Anti-blackness has always played a heavy role in the South Asian community. From outright racism to colourism to slurs, most South Asians have never failed to show their unveiled prejudice. Which is why many agree POC solidarity isn’t real. For a community that struggles with colourism, racism, Islamophobia, discrimination from those higher to us in the system, we struggle to empathize or even be kind to our black brothers and sisters.
We look at them as our inferiors. We say the n-word, knowing it has a brutal historical context behind it so we look “cool”. We take pride in our skin tone and feel bad for people who look darker than us. We take parts of their culture and make it ours. We think all our struggles are the same.
Anti-blackness in the South Asian community has existed since forever. It is easy to blame on the British and call racism, “a colonialism hangover” when colourism, perpetuated by racism, has existed even during the times of our kings.
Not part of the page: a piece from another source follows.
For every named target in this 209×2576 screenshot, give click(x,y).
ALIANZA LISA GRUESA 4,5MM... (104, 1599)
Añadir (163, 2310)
We aspire to be fairer, to be better than our black brothers and sisters, to get on the good side of white people and remain the model minority so many of us persevere in. But the time for that has gone. It is important to know more than ever about our place in the grand scheme of things and just how we’re hurting the black community.
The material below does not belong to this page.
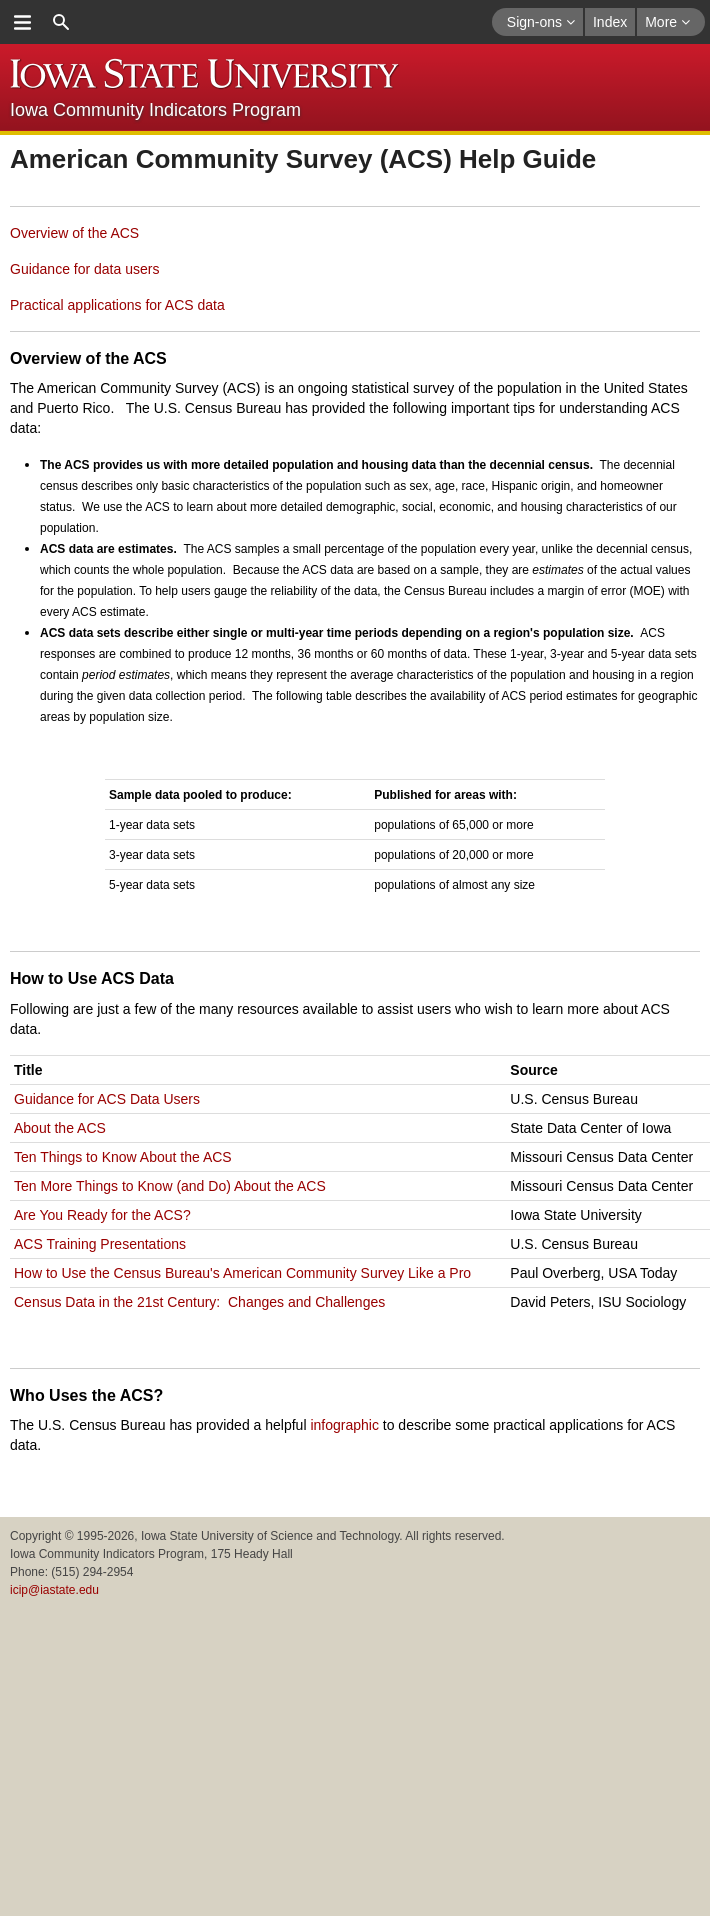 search (61, 22)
It is important to have uncomfortable conversations with our friends and family. It is only surprising if you’re South Asian and don’t know anybody racist. Force uncomfortable conversations. Explain to your family just why they can’t say what they always say and why they shouldn’t. Tell them why being colourist and racist is unacceptable. Talking to your parents can be hard but you can start with your siblings. Conversations like these can always be uncomfortable, they can always be unsettling but always be willing to risk comfort (not your safety!).
Another thing to recognise is our privilege. No matter what we think, we all do hold a certain amount of privilege over someone else. Whether it’s our gender, our race, our economic status, the language we speak in. As non Black people we do hold privilege over the black community no matter how hard we try to deny it’s existence and pretend it doesn’t exist. Use it to speak up and promote black voices.
Another important thing that you need to do is educate yourself. The internet is a great resource and with social media, it is so much more easier to reach out to people and unlearn biases. In this digital age, there is almost no excuse to be ignorant. Here is an entire Google Drive link created by a black trans person with hundreds of resources on Black History and Black Empowerment.
The need to know better and learn better is here. We have the potential to do better and we should. We must use our privilege to uplift black voices and end this vicious cycle. We must learn from the mistakes of our parents and grandparents. We must do better.